In 2002, the Nigerian reporter Olukayode Thomas began investigating the background of Amos Adamu, the man who allegedly offered to sell his World Cup bid vote and was provisionally suspended last week by Fifa. The executive board member denies any wrongdoing.
Thomas travelled across the country to interview senior figures in sport. Among his questions: how had Adamu, a civil servant, become so wealthy? How had he built up a portfolio of hotels, private companies and properties across Nigeria? And why had he changed his name – with documents showing him as Babatunde Aremu?
"When we met in 2002, I asked about his wealth, where he comes from and his real name," Thomas says. "Adamu's answers were all 'yes', 'no' or 'no comment'. As I left, he said: 'I won't stop your story, but remember, I have the best lawyers in Nigeria.'"

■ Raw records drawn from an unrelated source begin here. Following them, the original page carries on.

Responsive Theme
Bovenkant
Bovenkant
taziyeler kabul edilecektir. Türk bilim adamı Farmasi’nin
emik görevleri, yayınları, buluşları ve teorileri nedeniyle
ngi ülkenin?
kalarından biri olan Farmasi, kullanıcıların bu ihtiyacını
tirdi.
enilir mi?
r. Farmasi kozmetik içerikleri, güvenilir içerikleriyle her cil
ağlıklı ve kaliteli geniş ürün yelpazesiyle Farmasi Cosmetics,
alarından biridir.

Thomas claims that what followed was a series of remarkable attempts to kill the story, including a visit by Adamu and 20 aides to the offices of Thomas's newspaper, the Guardian, in Lagos. The Guardian published regardless.
The story sparked several new, related allegations about Adamu's conduct from within sport, all of which he denied. There was a claim by the head of the Nigeria Football League that Adamu had sought to have sponsorship money diverted directly to him. Officials from the athletics federation made similar allegations. The Guardian ran a new story in September 2007 – and this time Adamu decided to sue.
Adamu, by now on Fifa's executive committee, launched one claim against the newspaper, and another against Thomas, claiming £2m in damages from the journalist. Adamu said the story impugned his character "by portraying me as an unreliable, dishonest and unstable character who is corrupt and financially indisciplined".
What followed was unpredictable, even by Nigerian legal standards. First, word reached Thomas via an intermediary that Adamu had backed down and withdrawn the case. Checks appeared to confirm it, and Thomas stopped preparing his defence. "The message was that I should try and be their friends, and move on." But then, in the summer of 2008, came news that Adamu's legal team had, in fact, been working on the case throughout, and a judge in the capital, Abuja, was ready to issue his verdict. A shocked Thomas made his way to the hearing.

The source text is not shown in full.